Deux chaussures de femme, posées sur le plateau, attendent qu’un regard invente celle qui les a chaussées. Et en écho, ‘les petites pointes’ d’un solo androgyne esquisse un parcours en pointillé en laissant derrière lui le trajet de son passage au sol. Une dépouille du corps entre nuit de noces et nuit de mort tracées entre deux carrés de tissu blanc. Les objets peuvent être abandonnés définitivement dans les vitrines décoratives. Mais ils peuvent aussi témoigner des chemins multiples qui retracent le trajet des hommes : ce que les hommes et les femmes ont en commun.

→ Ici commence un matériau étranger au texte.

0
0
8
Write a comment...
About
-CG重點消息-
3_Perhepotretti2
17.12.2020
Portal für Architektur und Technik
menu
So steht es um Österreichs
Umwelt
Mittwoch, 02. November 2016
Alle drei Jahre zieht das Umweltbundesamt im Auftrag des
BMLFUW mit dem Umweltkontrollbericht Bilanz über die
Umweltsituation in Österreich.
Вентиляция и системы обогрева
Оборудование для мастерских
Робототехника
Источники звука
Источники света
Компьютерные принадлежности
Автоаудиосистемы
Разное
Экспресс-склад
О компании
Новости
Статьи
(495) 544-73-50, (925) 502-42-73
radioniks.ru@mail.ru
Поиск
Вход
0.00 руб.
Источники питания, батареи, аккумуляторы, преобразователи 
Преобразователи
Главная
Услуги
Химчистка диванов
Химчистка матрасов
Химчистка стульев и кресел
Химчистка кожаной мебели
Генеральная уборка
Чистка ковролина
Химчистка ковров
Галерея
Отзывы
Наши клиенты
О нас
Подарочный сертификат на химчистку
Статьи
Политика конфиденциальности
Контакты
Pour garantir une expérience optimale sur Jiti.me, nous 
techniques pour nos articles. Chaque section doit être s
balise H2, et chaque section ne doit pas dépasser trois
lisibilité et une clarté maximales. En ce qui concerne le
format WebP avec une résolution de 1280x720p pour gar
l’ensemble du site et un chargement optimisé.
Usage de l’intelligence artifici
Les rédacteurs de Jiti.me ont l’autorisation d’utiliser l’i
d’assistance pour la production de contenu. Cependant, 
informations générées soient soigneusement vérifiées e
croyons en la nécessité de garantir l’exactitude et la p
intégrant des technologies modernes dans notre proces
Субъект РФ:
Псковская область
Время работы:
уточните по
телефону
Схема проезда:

Ainsi, les mains figées cherchent le mouvement au bas du corps, sous le centre de gravité, dans une marche somnambulique à la façon Charlie Chaplin. “Le temps est une urgence de décision, dit Laurence Louppe, et c’est au carrefour entre désir et connaissance qu’émerge le geste”. Il faut donc se dépouiller pour entrer dans le monde du partage en commun. Tête dans les pendrillons, le danseur quitte chaussures et chaussettes. «Encore, Encore…» C’est une exhortation. Il faut pousser toujours plus loin les limites pour atteindre ce petit brin de rien qui met l’humain en éveil. Et quand il se retrouve en robe, l’homme peut aussi bien être ‘le creux de la femme’, inversant ainsi sa propre destinée.

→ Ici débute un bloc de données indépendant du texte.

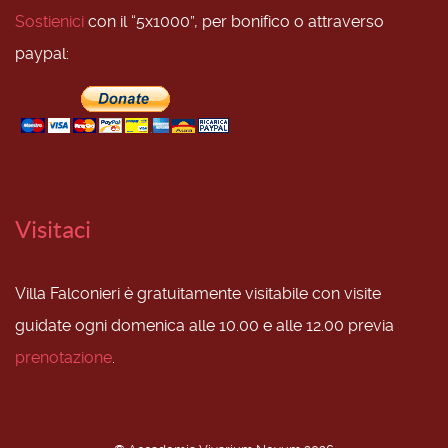
Sostienici
con il “5x1000”, per bonifico o attraverso
paypal:
Visitaci
Villa Falconieri è gratuitamente visitabile con visite
guidate ogni domenica alle 10.00 e alle 12.00 previa
prenotazione
.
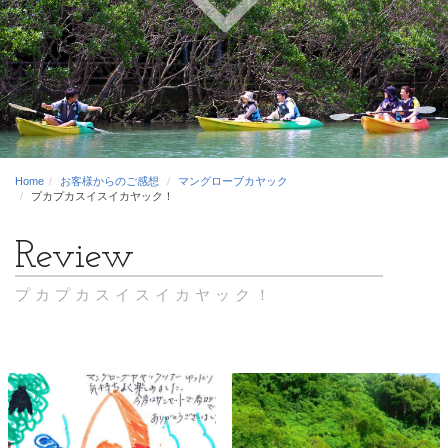
Home
お客様からのご感想
マングローブカヤック
プカプカスイスイカヤック！
プカプカスイスイカヤック！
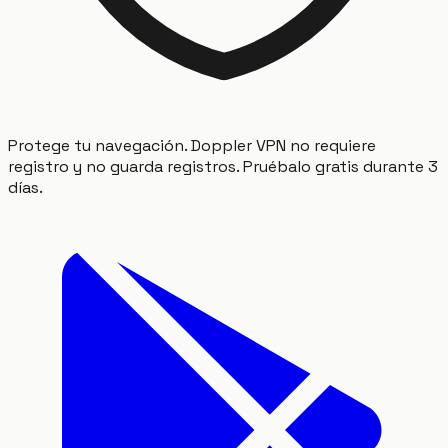
Protege tu navegación. Doppler VPN no requiere
registro y no guarda registros. Pruébalo gratis durante 3
días.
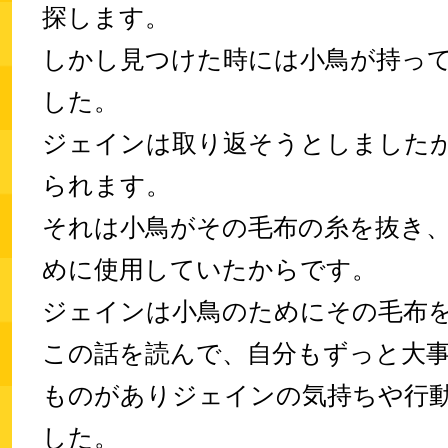
探します。
しかし見つけた時には小鳥が持っ
した。
ジェインは取り返そうとしました
られます。
それは小鳥がその毛布の糸を抜き
めに使用していたからです。
ジェインは小鳥のためにその毛布
この話を読んで、自分もずっと大
ものがありジェインの気持ちや行
した。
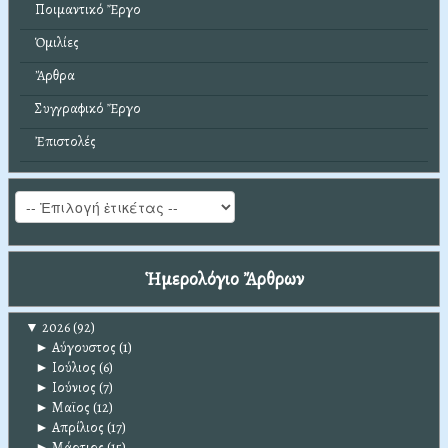
Ποιμαντικό Ἔργο
Ὁμιλίες
Ἄρθρα
Συγγραφικό Ἔργο
Ἐπιστολές
Ἡμερολόγιο Ἄρθρων
▼
2026
(92)
►
Αύγουστος
(1)
►
Ιούλιος
(6)
►
Ιούνιος
(7)
►
Μαϊος
(12)
►
Απρίλιος
(17)
►
Μάρτιος
(15)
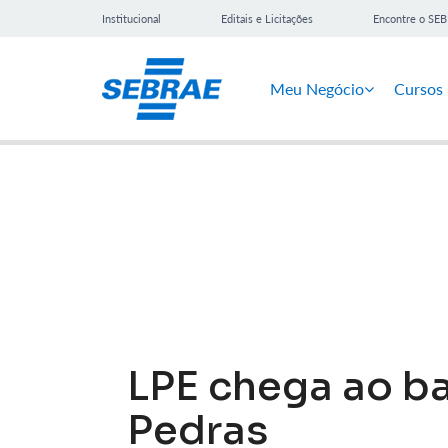
Institucional
Editais e Licitações
Encontre o SE
Meu Negócio
Cursos
Notícias
LPE chega ao ba
Pedras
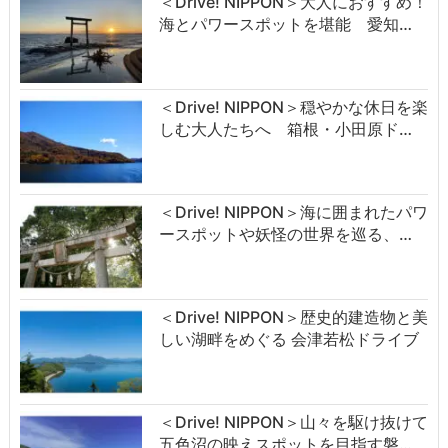
＜Drive! NIPPON＞大人におすすめ！
海とパワースポットを堪能 愛知…
＜Drive! NIPPON＞穏やかな休日を楽
しむ大人たちへ 箱根・小田原ド…
＜Drive! NIPPON＞海に囲まれたパワ
ースポットや妖怪の世界を巡る、…
＜Drive! NIPPON＞歴史的建造物と美
しい湖畔をめぐる 会津若松ドライブ
＜Drive! NIPPON＞山々を駆け抜けて
五色沼の映えスポットを目指す磐…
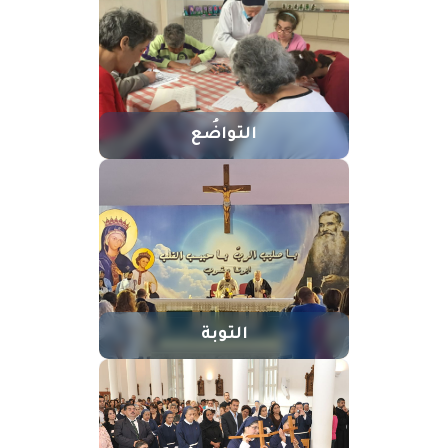
التواضُع
التوبة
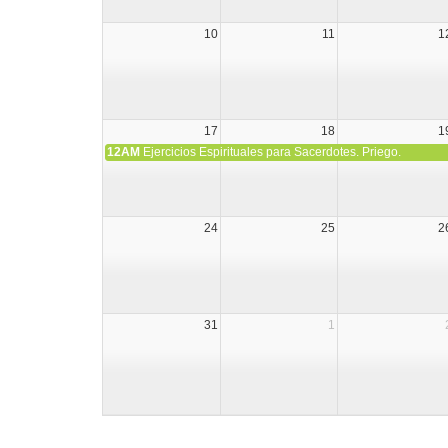
10
11
1
17
18
1
12AM
Ejercicios Espirituales para Sacerdotes. Priego.
24
25
2
31
1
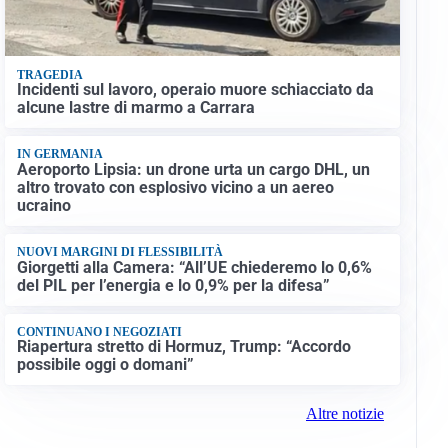
TRAGEDIA
Incidenti sul lavoro, operaio muore schiacciato da
alcune lastre di marmo a Carrara
IN GERMANIA
Aeroporto Lipsia: un drone urta un cargo DHL, un
altro trovato con esplosivo vicino a un aereo
ucraino
NUOVI MARGINI DI FLESSIBILITÀ
Giorgetti alla Camera: “All’UE chiederemo lo 0,6%
del PIL per l’energia e lo 0,9% per la difesa”
CONTINUANO I NEGOZIATI
Riapertura stretto di Hormuz, Trump: “Accordo
possibile oggi o domani”
Altre notizie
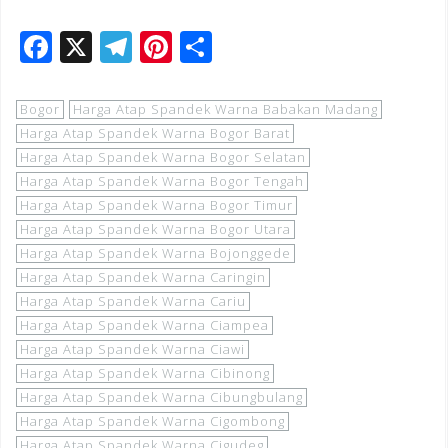
F
X
T
Pi
S
a
el
n
h
c
e
te
ar
Bogor
Harga Atap Spandek Warna Babakan Madang
e
gr
r
e
Harga Atap Spandek Warna Bogor Barat
Harga Atap Spandek Warna Bogor Selatan
b
a
e
Harga Atap Spandek Warna Bogor Tengah
o
m
st
Harga Atap Spandek Warna Bogor Timur
o
Harga Atap Spandek Warna Bogor Utara
Harga Atap Spandek Warna Bojonggede
k
Harga Atap Spandek Warna Caringin
Harga Atap Spandek Warna Cariu
Harga Atap Spandek Warna Ciampea
Harga Atap Spandek Warna Ciawi
Harga Atap Spandek Warna Cibinong
Harga Atap Spandek Warna Cibungbulang
Harga Atap Spandek Warna Cigombong
Harga Atap Spandek Warna Cigudeg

Munch, disions-nous. L’image a inspiré un commentaire de Daniel Dobbels. Un lever de rideau sur un bout de ciel laisse entrevoir «le corps vidé de son être (de son sang), aspiré par l’abîme dans lequel il s’est projeté.» Une projection du désir dans le ciel, à peine entrebâillé. Une tentative démesurée, à la mesure de l’homme.

Il danse sur une voix mezzo ; il chante dans le registre d’une voix féminine avant de laisser l’empreinte de son poids sur les chaussures à talons de femmes mystérieusement absentes, ou potentiellement présentes. Mais il est encore trop tôt. «C’est trop tôt» pour parvenir à nommer l’événement attendu qui ouvre à l’espace de tous. «Encore une image», s’il vous plaît…

Et ce sont nos propres histoires qui allument l’image. Quatre vitrines à objets, associées aux filles comme une partie d’elles-mêmes, bousculent les chemins tout tracés. Des courses et des passages au sol perturbent les habitudes, mettent les carrefours en désordre. Les cassures et les petits pas organisent le corps en résonances musicales. Les frappés de mains font monter la tension du petit rien jusqu’à la prégnance du tout. Le flamenco procède de la même énergie, mais ici, la danse précipite les corps dans l’alchimie des liquides que l’on mélange. Nous voici donc au carrefour de ces lieux communs qui nous autorisent à convoiter toutes les situations de l’imaginaire, à rejoindre l’animal qui marche à quatre pattes sur le côté, comme un retour à l’état ancestral d’une stratégie de la fuite, ou, de la suspension fébrile précédant la retraite ou l’attaque. Sur les notes magnifiques du piano !

C’est un mélange du réel et de l’absence qui surgit en transparence derrière des vitrines encombrées. Le filigrane de l’humain est un objet du passé, une illusion des apparences. Les têtes sont d’ailleurs couvertes et les regards aveugles. Même un pied tendu vers l’avant stoppe la progression d’un visage. Les filles se parent de robes plaquées par devant à la façon de l’image que renvoie le miroir quand les femmes s’essayent à changer de peau. Et sur un sursaut de la respiration, elles chantent et s’habillent, sans prendre le temps d’aller jusqu’au bout du «vêtir». L’habit dessine l’expression du corps et de ses formes. Il laisse deviner le langage qui lui est particulier. La robe ne sera pas attachée dans le dos. Celui-ci est donc laissé à l’abandon du hasard et à la déchéance de la folie, ou alors, à la vulnérabilité qui ouvre à la présence de l’autre. Traversée par des courses désuètes et hystériques, une marche en recherche d’équilibre tente de trouver un chemin.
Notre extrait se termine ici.